╭─ Data shown
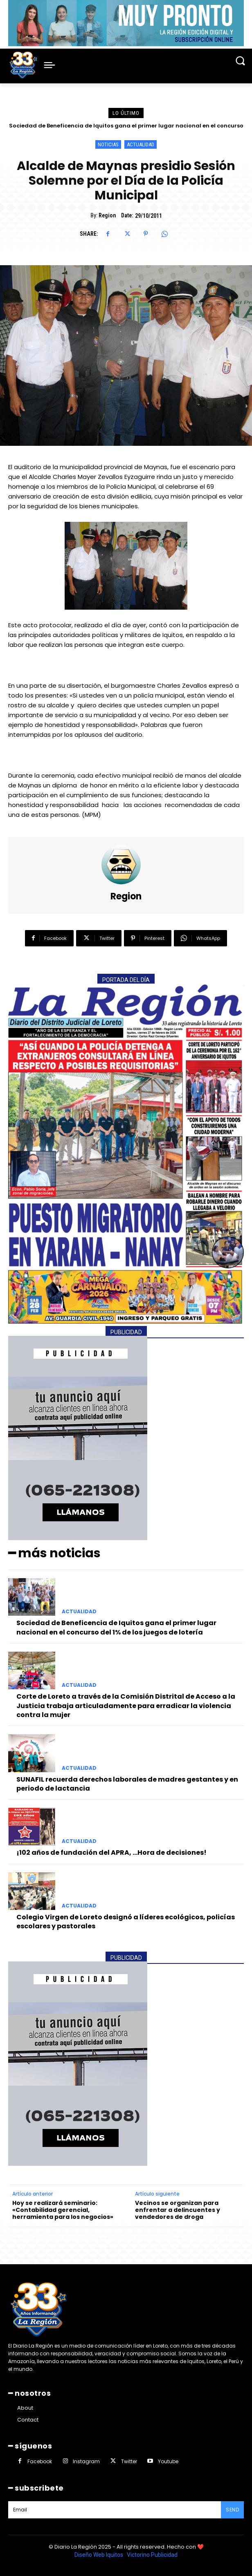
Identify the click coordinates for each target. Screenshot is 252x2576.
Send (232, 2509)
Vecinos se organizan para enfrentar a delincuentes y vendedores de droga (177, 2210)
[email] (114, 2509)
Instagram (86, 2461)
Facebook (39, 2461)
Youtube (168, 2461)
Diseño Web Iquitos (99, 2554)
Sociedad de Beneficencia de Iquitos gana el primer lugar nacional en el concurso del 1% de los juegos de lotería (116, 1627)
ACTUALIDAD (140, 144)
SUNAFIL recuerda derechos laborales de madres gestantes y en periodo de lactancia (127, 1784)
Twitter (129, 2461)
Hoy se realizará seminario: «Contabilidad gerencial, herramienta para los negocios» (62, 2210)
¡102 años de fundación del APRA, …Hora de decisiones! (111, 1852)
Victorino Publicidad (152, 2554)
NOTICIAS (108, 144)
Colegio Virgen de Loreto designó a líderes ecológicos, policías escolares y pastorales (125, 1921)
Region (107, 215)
╰─
╭─ Data shown
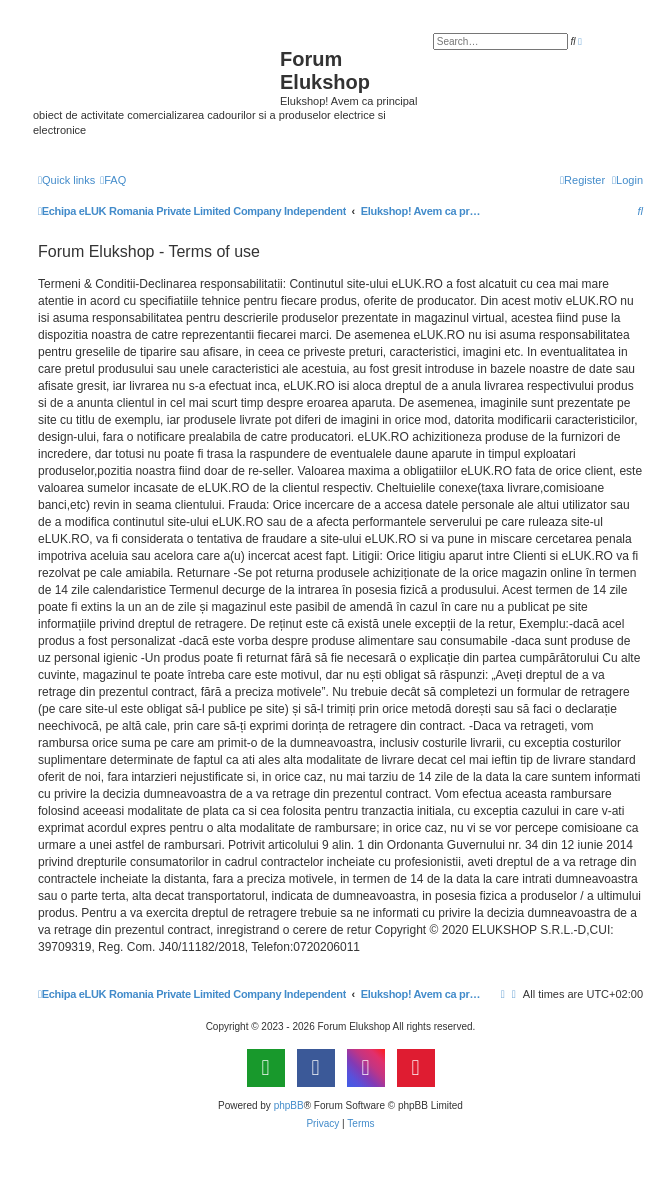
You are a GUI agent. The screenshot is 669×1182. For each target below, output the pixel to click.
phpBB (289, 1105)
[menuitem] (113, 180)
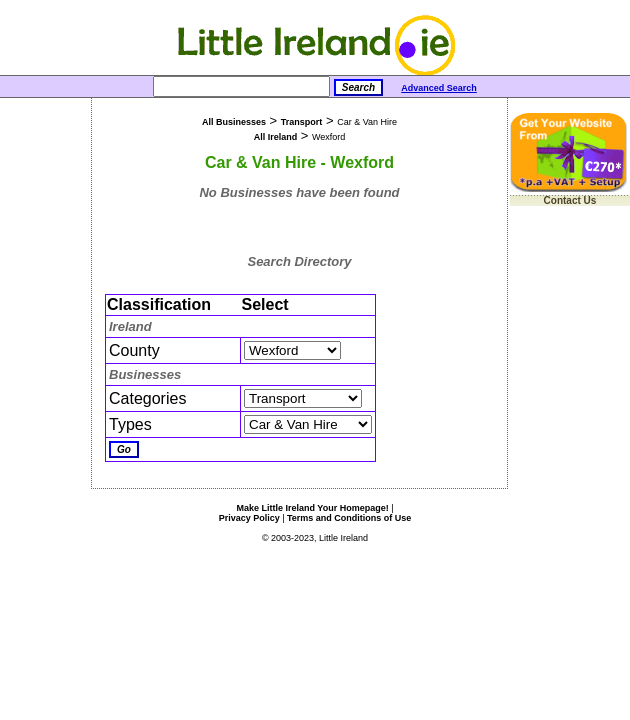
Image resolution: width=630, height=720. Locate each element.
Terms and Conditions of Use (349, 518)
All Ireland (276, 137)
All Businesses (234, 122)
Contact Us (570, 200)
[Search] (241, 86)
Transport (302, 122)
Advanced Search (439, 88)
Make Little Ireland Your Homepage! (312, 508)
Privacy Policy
╰─
- [To do]: Of the lines above, extract only those from the line with "Twitter (129, 2461)" to the line with "Region (107, 215)", both included, exactly as written.

- [Answer]:
Twitter (129, 2461)
Hoy se realizará seminario: «Contabilidad gerencial, herramienta para los negocios» (62, 2210)
¡102 años de fundación del APRA, …Hora de decisiones! (111, 1852)
Victorino Publicidad (152, 2554)
NOTICIAS (108, 144)
Colegio Virgen de Loreto designó a líderes ecológicos, policías escolares y pastorales (125, 1921)
Region (107, 215)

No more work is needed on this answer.